_EXERCISE PROMPT_
Print, word for word, the opening line of the data below and every line after it through the line that contains "2021 (467, 1228)", but not the pictures.

[[ GIVEN RECORDS open ]]

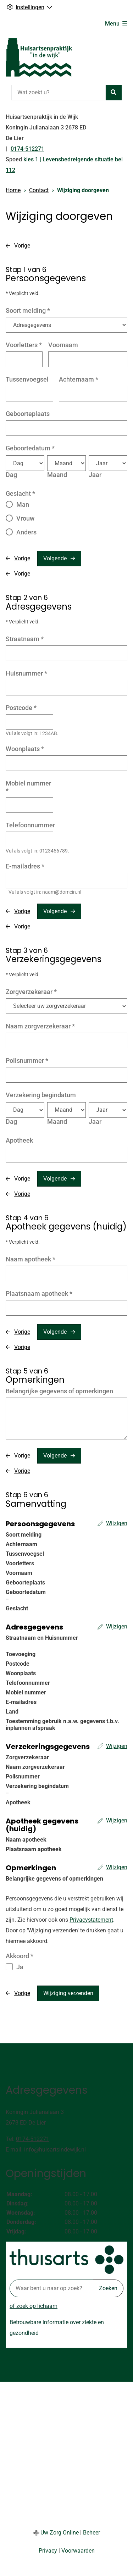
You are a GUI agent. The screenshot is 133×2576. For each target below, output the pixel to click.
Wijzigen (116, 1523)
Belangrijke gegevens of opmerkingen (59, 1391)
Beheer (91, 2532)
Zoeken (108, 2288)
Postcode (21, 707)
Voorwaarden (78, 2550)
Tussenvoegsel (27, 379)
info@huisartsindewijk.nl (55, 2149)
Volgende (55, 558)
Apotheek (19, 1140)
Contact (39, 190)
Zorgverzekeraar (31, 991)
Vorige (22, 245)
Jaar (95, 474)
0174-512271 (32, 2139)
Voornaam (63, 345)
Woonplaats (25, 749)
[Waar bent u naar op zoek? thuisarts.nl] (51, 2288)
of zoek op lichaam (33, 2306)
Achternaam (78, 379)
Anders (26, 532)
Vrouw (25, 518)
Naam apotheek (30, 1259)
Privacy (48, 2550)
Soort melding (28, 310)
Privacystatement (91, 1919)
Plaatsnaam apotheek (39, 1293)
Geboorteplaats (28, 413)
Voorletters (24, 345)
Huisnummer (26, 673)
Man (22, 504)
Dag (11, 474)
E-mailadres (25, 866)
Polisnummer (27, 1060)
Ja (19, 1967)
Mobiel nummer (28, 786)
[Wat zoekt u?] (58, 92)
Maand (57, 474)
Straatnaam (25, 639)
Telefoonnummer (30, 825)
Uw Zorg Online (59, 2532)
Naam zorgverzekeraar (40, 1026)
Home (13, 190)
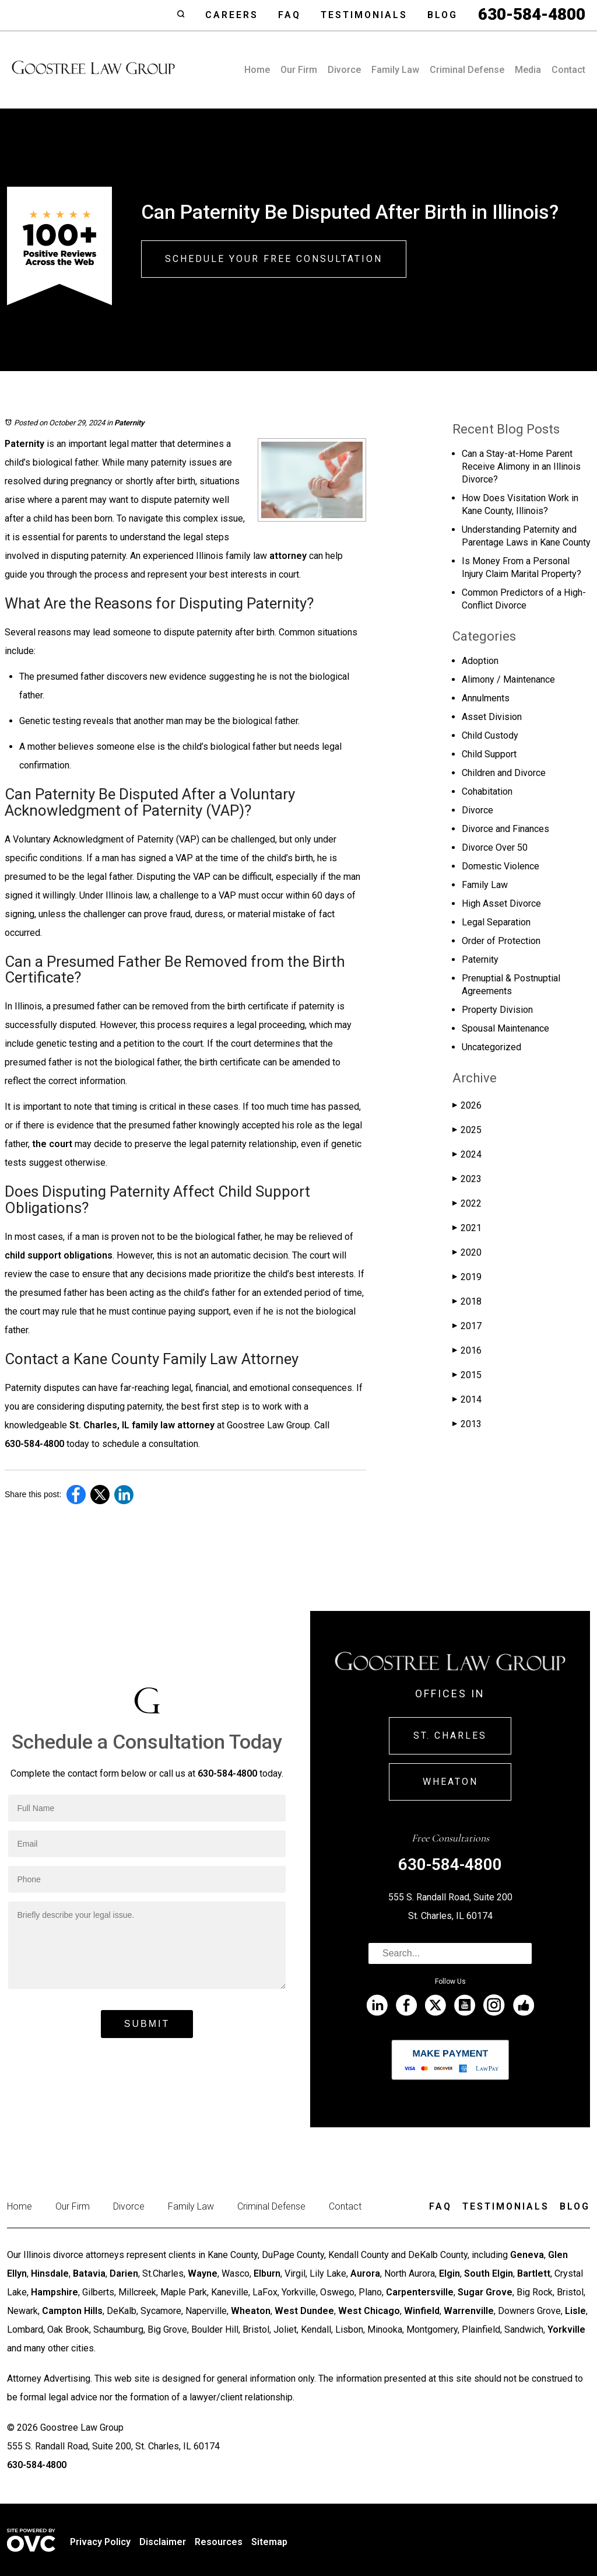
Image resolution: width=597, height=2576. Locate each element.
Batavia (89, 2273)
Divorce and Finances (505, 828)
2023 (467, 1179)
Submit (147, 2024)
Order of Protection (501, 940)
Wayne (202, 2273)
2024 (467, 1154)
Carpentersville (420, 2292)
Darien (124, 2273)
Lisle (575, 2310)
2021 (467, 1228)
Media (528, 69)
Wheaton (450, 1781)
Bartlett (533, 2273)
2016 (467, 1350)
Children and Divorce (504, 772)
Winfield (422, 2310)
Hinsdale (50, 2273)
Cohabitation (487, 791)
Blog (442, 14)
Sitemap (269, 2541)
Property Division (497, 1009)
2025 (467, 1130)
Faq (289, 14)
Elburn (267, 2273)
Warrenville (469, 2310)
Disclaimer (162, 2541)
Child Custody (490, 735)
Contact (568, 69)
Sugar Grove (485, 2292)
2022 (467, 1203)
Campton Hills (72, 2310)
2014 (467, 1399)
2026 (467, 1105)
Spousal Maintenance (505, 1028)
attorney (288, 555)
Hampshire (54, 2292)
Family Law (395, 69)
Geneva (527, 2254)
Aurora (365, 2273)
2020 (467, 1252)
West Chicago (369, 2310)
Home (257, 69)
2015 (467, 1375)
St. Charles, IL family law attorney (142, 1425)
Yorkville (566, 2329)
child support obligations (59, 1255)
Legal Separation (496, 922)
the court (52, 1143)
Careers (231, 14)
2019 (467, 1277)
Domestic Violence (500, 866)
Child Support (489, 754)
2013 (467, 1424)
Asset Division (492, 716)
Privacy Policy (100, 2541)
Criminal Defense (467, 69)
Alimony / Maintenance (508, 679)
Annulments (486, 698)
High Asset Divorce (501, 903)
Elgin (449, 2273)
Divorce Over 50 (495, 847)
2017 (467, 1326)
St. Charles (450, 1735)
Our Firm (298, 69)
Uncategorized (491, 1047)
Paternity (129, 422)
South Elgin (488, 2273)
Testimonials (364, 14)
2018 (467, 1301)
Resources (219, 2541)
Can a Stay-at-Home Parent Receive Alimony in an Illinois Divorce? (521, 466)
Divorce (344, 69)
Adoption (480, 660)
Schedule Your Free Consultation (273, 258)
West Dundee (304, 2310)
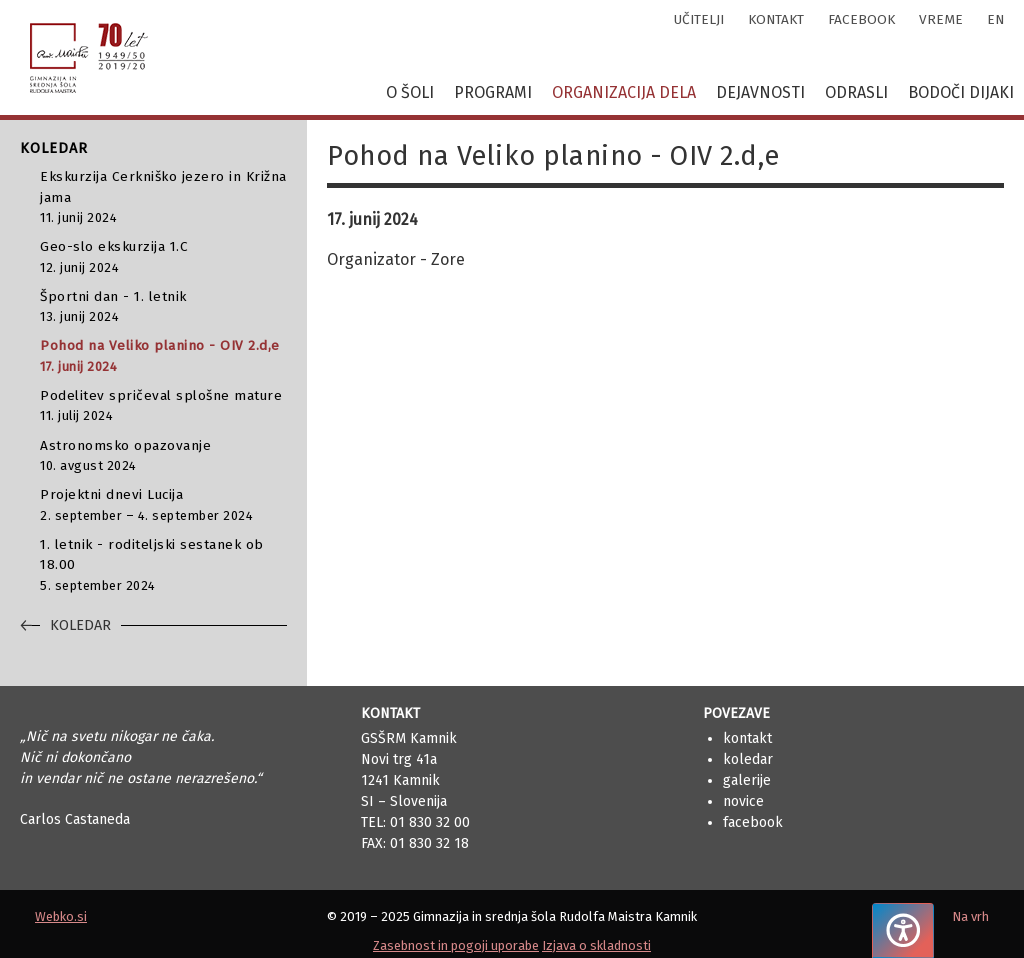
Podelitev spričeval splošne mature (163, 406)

[[ GIVEN RECORDS closed ]]

_RESPONSE_
You are a GUI agent. The screenshot is 133×2576. For each target below, output the pixel to click.
Wijzigen (116, 1523)
Belangrijke gegevens of opmerkingen (59, 1391)
Beheer (91, 2532)
Zoeken (108, 2288)
Postcode (21, 707)
Voorwaarden (78, 2550)
Tussenvoegsel (27, 379)
info@huisartsindewijk.nl (55, 2149)
Volgende (55, 558)
Apotheek (19, 1140)
Contact (39, 190)
Zorgverzekeraar (31, 991)
Vorige (22, 245)
Jaar (95, 474)
0174-512271 (32, 2139)
Voornaam (63, 345)
Woonplaats (25, 749)
[Waar bent u naar op zoek? thuisarts.nl] (51, 2288)
of zoek op lichaam (33, 2306)
Achternaam (78, 379)
Anders (26, 532)
Vrouw (25, 518)
Naam apotheek (30, 1259)
Privacy (48, 2550)
Soort melding (28, 310)
Privacystatement (91, 1919)
Plaatsnaam apotheek (39, 1293)
Geboorteplaats (28, 413)
Voorletters (24, 345)
Huisnummer (26, 673)
Man (22, 504)
Dag (11, 474)
E-mailadres (25, 866)
Polisnummer (27, 1060)
Ja (19, 1967)
Mobiel nummer (28, 786)
[Wat zoekt u?] (58, 92)
Maand (57, 474)
Straatnaam (25, 639)
Telefoonnummer (30, 825)
Uw Zorg Online (59, 2532)
Naam zorgverzekeraar (40, 1026)
Home (13, 190)
Image resolution: width=597, height=2576. Locate each element.
Batavia (89, 2273)
Divorce and Finances (505, 828)
2023 (467, 1179)
Submit (147, 2024)
Order of Protection (501, 940)
Wayne (202, 2273)
2024 (467, 1154)
Carpentersville (420, 2292)
Darien (124, 2273)
Lisle (575, 2310)
2021 (467, 1228)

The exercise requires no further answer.